C'est un label, ou plutôt une marque commune et une étape importante pour changer d'échelle : annoncée lors du JEC Europe 2014, la création d'une "Jules Verne Manufacturing Valley" doit favoriser un partage des compétences et faire la promotion du collectif ligérien. Une sorte de guichet unique du "composite".

"Qui se traduira par la mise en service d'une plateforme Internet. Objectif : être opérationnel en octobre prochain", explique Stéphane Cassereau, DG de l'Institut Régional de Technologie (IRT) Jules Verne, qui accueillera les 20 et 21 octobre prochain à Nantes, le forum national des IRT.

"On essaie de dire aux PME : prenez votre destin en main et ayez les cartouches pour aller voir d'autres clients dans le monde", explique Patrick Cheppe, président du pôle de compétitivité EMC2, à l'origine du développement de la filière composite en Pays de la Loire.

Au fil des années, celle-ci s'est enrichie des Technocampus EMC2 et Océan, de l'IRT Jules Vernes, centre de recherche mutualisé autour des technologies avancées de production, pour les structures composites, métalliques et hybrides.

La filière rassemble 90 entreprises (11.500 salariés), 22 laboratoires et 12 centres techniques. Signe de la pertinence de cette filière, l'IRT Jules Verne vient de signer un accord de collaboration internationale avec les instituts allemands de la Fraunhofer Gesellschaft, réputés pour être une référence en la matière.

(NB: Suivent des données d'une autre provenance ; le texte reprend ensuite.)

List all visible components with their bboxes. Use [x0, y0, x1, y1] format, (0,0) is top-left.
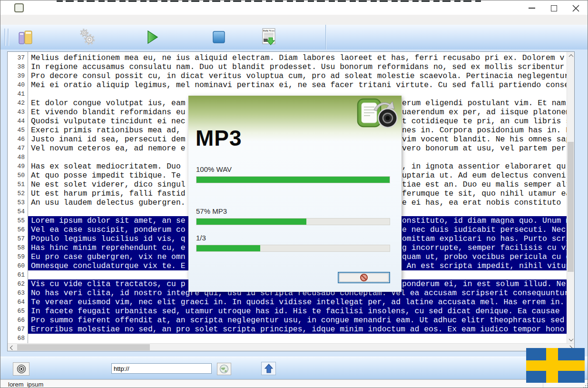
url-input[interactable] — [111, 363, 212, 374]
line-number: 50 — [8, 171, 25, 180]
line-number: 49 — [8, 162, 25, 171]
globe-icon — [219, 364, 229, 374]
line-number: 61 — [8, 270, 25, 279]
flag-cross-horizontal — [526, 360, 585, 371]
editor-line[interactable]: 39Pro decore consul possit cu, in dicat … — [8, 71, 567, 80]
play-button[interactable] — [143, 28, 162, 47]
status-text: lorem_ipsum — [8, 381, 43, 388]
maximize-icon — [551, 5, 557, 11]
app-window: Daily News 37Melius definitionem mea eu,… — [0, 0, 588, 388]
line-number: 55 — [8, 216, 25, 225]
line-text: Mei ei oratio aliquip legimus, mel nomin… — [28, 80, 567, 90]
line-number: 62 — [8, 279, 25, 289]
progress-block: 1/3 — [196, 234, 390, 252]
horizontal-scroll-thumb[interactable] — [17, 344, 150, 350]
go-web-button[interactable] — [217, 363, 231, 375]
toolbar-separator — [325, 25, 326, 50]
line-text — [28, 334, 567, 343]
line-number: 65 — [8, 307, 25, 316]
editor-line[interactable]: 66Pro summo fierent offendit at, an scri… — [8, 316, 567, 325]
app-window-icon — [14, 3, 24, 12]
progress-label: 57% MP3 — [196, 207, 390, 215]
minimize-icon — [529, 8, 535, 9]
text-to-audio-icon — [355, 98, 399, 132]
stop-icon — [212, 30, 225, 44]
progress-fill — [196, 177, 390, 183]
speak-button[interactable] — [13, 362, 29, 376]
menu-strip — [0, 15, 588, 25]
line-number: 48 — [8, 153, 25, 162]
horizontal-scrollbar[interactable] — [8, 343, 574, 351]
line-number: 46 — [8, 135, 25, 144]
line-text: Te verear euismod vim, nec elit graeci i… — [28, 298, 567, 307]
line-text: In facete feugait urbanitas sed, utamur … — [28, 307, 567, 316]
chevron-up-icon — [568, 54, 573, 59]
toolbar-gripper[interactable] — [8, 29, 9, 46]
editor-line[interactable]: 37Melius definitionem mea eu, ne ius ali… — [8, 53, 567, 62]
line-number: 47 — [8, 144, 25, 153]
upload-arrow-icon — [265, 364, 273, 373]
scroll-up-button[interactable] — [567, 52, 575, 60]
progress-fill — [196, 219, 306, 225]
line-number: 58 — [8, 243, 25, 252]
line-number: 64 — [8, 298, 25, 307]
resize-grip[interactable] — [585, 385, 586, 386]
line-number: 40 — [8, 80, 25, 90]
daily-news-icon-label: Daily News — [263, 30, 275, 32]
line-number: 63 — [8, 289, 25, 298]
screen-artifact — [57, 0, 481, 2]
vertical-scroll-thumb[interactable] — [568, 142, 574, 272]
progress-track — [196, 245, 390, 252]
close-button[interactable] — [568, 2, 584, 14]
gutter-separator — [28, 52, 28, 343]
progress-track — [196, 218, 390, 225]
line-number: 43 — [8, 108, 25, 117]
editor-line[interactable]: 64Te verear euismod vim, nec elit graeci… — [8, 298, 567, 307]
line-number: 39 — [8, 71, 25, 80]
editor-line[interactable]: 40Mei ei oratio aliquip legimus, mel nom… — [8, 80, 567, 90]
status-bar: lorem_ipsum — [0, 379, 588, 388]
line-number: 45 — [8, 126, 25, 135]
editor-line[interactable]: 67Erroribus molestiae no sed, an pro sol… — [8, 325, 567, 334]
editor-line[interactable]: 68 — [8, 334, 567, 343]
line-text: Pro decore consul possit cu, in dicat ve… — [28, 71, 567, 80]
settings-button[interactable] — [77, 28, 96, 47]
line-number: 37 — [8, 53, 25, 62]
bottom-toolbar — [0, 357, 588, 379]
progress-block: 57% MP3 — [196, 207, 390, 225]
line-number: 59 — [8, 252, 25, 261]
progress-label: 1/3 — [196, 234, 390, 242]
line-number: 56 — [8, 225, 25, 234]
toolbar-gripper[interactable] — [4, 29, 6, 46]
cancel-prohibition-icon — [360, 273, 368, 282]
minimize-button[interactable] — [524, 2, 540, 14]
line-number: 53 — [8, 198, 25, 207]
gears-icon — [78, 28, 96, 46]
editor-line[interactable]: 38In regione accusamus consulatu nam. Du… — [8, 62, 567, 71]
progress-track — [196, 176, 390, 183]
close-icon — [572, 5, 579, 12]
editor-line[interactable]: 65In facete feugait urbanitas sed, utamu… — [8, 307, 567, 316]
line-text: Erroribus molestiae no sed, an pro solet… — [28, 325, 567, 334]
stop-button[interactable] — [209, 28, 228, 47]
chevron-left-icon — [10, 345, 14, 350]
scroll-left-button[interactable] — [8, 344, 15, 351]
sweden-flag — [526, 348, 585, 383]
daily-news-button[interactable]: Daily News — [259, 28, 278, 47]
scroll-down-button[interactable] — [567, 336, 575, 343]
cancel-button[interactable] — [338, 272, 390, 283]
line-text: Melius definitionem mea eu, ne ius aliqu… — [28, 53, 567, 62]
maximize-button[interactable] — [546, 2, 562, 14]
books-icon — [18, 30, 33, 45]
line-number: 67 — [8, 325, 25, 334]
line-number: 51 — [8, 180, 25, 189]
library-button[interactable] — [16, 28, 35, 47]
progress-label: 100% WAV — [196, 165, 390, 173]
mp3-conversion-dialog: MP3 100% WAV57% MP31/3 — [188, 96, 402, 292]
speaker-icon — [16, 364, 27, 374]
line-number: 38 — [8, 62, 25, 71]
line-number: 52 — [8, 189, 25, 198]
upload-button[interactable] — [261, 362, 276, 375]
line-text: Pro summo fierent offendit at, an script… — [28, 316, 567, 325]
vertical-scrollbar[interactable] — [567, 52, 574, 343]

De 2014 à 2018, le déploiement de ce projet ira jusqu'à l'implantation d'une première filiale française à Nantes comprenant 15 chercheurs. De son côté, le pôle EMC2 vient de signer un accord de coopération avec les japonais du National Composites Center Nagoya University, l'Ishikawa Composites Center et le Composite Materials Center Gifu University, identifiés comme le fleuron de la R&D sur le marché international des composites.